Sedona did not hear his mother’s voice. Across the hall, the bedroom door slammed.
“Answer me!” His dad’s voice echoed up the stairs. Again, Sedona did not hear his mother’s voice. Just the muffled sounds of crying.
“To hell with you!” his father said, and there was no yelling after that.
The moon shown big and round that night, which was good. Sedona did not want to have to hang up his crystal. Instead, he liked to swing it back and forth, just to watch it move. The rhythm made him feel peaceful inside. He rocked his head back and forth to follow the movement until it started to make him sleepy. The crystal slipped out of his hand.
Sedona watched it fall to the ground, tumbling and twirling until it bounced on the grass below him. He looked down at it, and then tried to look at the moon and the stars. They weren’t as pretty as his crystal. He would need it the next time the moon didn’t come or the stars wouldn’t come to bed with him. Some nights, the moon didn’t come at all.

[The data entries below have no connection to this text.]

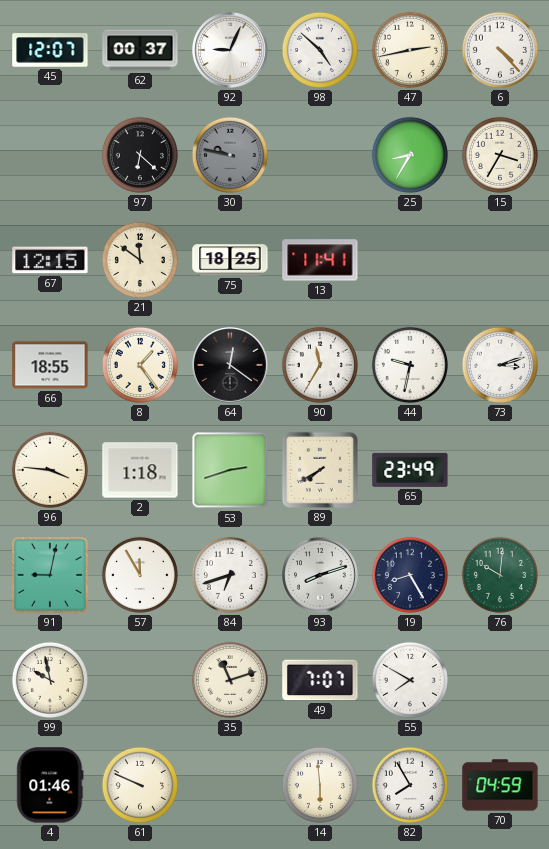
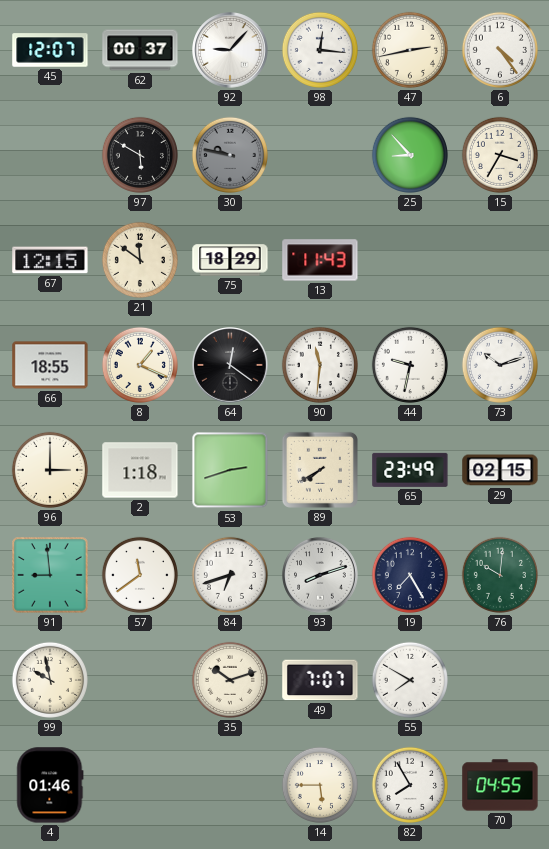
92: 9:04 -> 9:07
98: 4:52 -> 12:16
6: 4:23 -> 4:24
97: 6:22 -> 5:50
25: 8:35 -> 8:53
75: 18:25 -> 18:29
13: 11:41 -> 11:43
8: 1:24 -> 1:19
90: 11:35 -> 11:31
73: 3:12 -> 10:12
96: 3:46 -> 3:00
29: none -> 02:15
91: 9:02 -> 8:59
57: 11:55 -> 11:39
19: 8:25 -> 7:25
35: 11:12 -> 10:12
61: 9:49 -> none
14: 5:59 -> 5:45
70: 04:59 -> 04:55
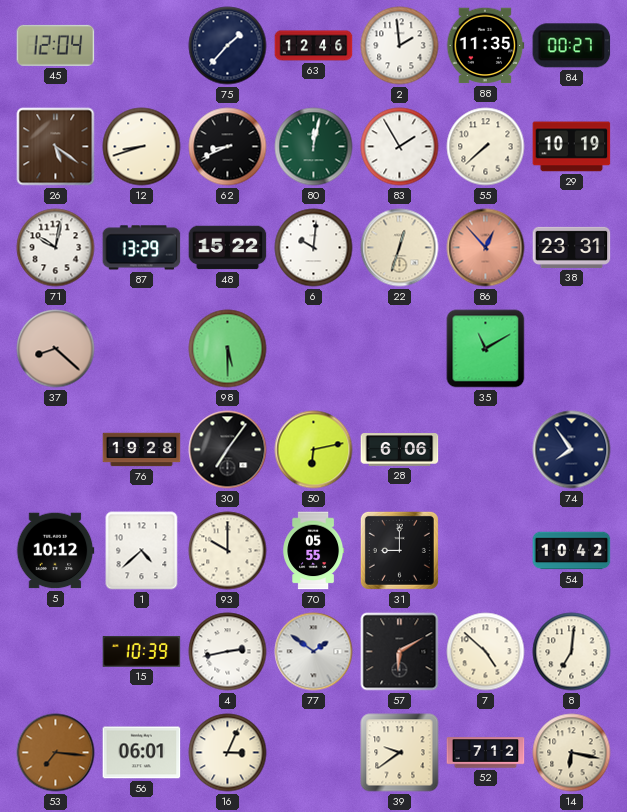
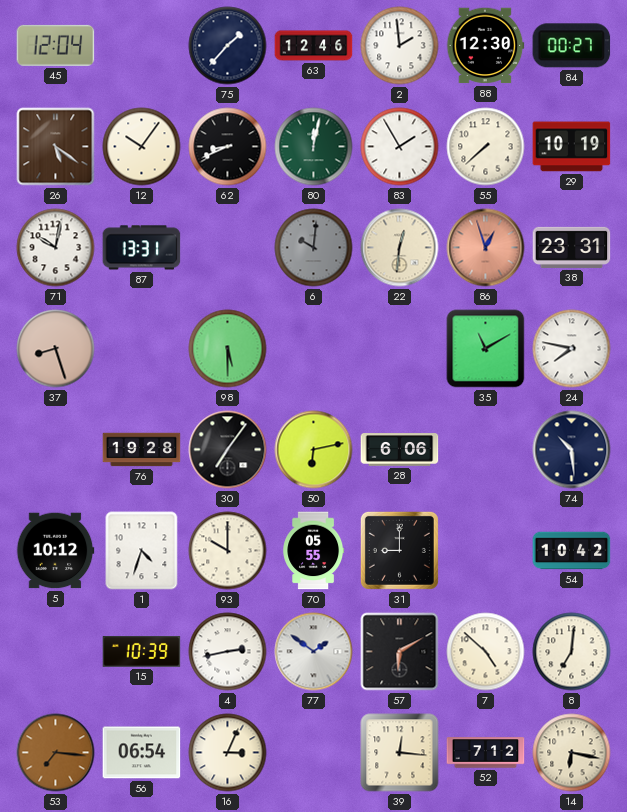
88: 11:35 -> 12:30
12: 8:42 -> 10:06
87: 13:29 -> 13:31
48: 15:22 -> none
6 dial: white -> grey
22: 12:33 -> 12:31
86: 12:53 -> 12:57
37: 8:22 -> 8:27
24: none -> 7:47
74: 7:54 -> 10:29
1: 4:38 -> 4:33
56: 06:01 -> 06:54
39: 9:39 -> 12:16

He wanted to fly down and get it, but he was afraid. The tree was friends with his window, but the ground was not. He crawled back in the window and lay on his bed, watching the patterns on his ceiling. He could not take them out to the tree. He could not hang them like the moon. He pushed his blankets aside and headed down the stairs.

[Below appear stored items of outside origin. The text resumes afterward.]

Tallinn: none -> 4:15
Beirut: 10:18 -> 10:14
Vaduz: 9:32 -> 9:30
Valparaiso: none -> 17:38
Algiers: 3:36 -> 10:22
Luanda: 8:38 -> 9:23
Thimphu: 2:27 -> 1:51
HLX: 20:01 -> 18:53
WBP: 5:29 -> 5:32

“Where do you think you are going?” his father said, when he walked through the living room. Sedona kept walking toward the front door.
“I asked you a question, boy,” his father said. His father got off the couch and walked past him, standing between Sedona and the door. “Where do you think you’re going?”
Sedona’s father was looking at him across the big quiet space just like his mom did. Sedona reached for the door knob, but his father pushed his hand away.
“Talk to me,” his father said, his voice growing louder. “Why are you going outside?”
“My moon fell from the tree,” Sedona said, and his father stepped back.
Sedona opened the door and headed out to the front lawn.
“Wait,” his father said, following him and calling over his shoulder. “Liza, Sedona talked to me.”
“You’re drunk,” his mother’s voice called from her bedroom.
Sedona picked up the crystal and wiped it on his shirt until it wasn’t wet anymore and all the blades of grass were gone. His father stood beside him, watching what he did and looking up at the tree.
“How did it fall?” his father asked, using a quiet voice.
“My hand let go when I was sleepy,” Sedona said, walking past his father and back into the house. His father followed him in, calling to his mother.
“He’s talking, Liza,” his father said, while Sedona headed up the stairs.
“You’re drunk!” came the voice from behind her door.
Sedona was already out the window and sitting on the tree branch when his father entered his bedroom.
“Sedona, come back inside,” his father said, using his calm voice, but Sedona was too busy hanging up the crystal. He made his way to the very end of the branch, where he tried to put the crystal up between two twigs to be a second moon, but the crystal slipped from his hand.
“Sedona, please,” his father said, reaching out the window as far as he could. Suddenly, his father lost his balance and fell to the ground, twisting and tumbling on the way down the way the crystal had.
Sedona waited for his father to move, but he didn’t. Then, he looked back at the crystal, now catching the light from a passing car and making a rainbow on the side of the house. Sedona smiled and went back to bed. No matter. He would leave his crystal on the lawn. He could get it in the morning before school.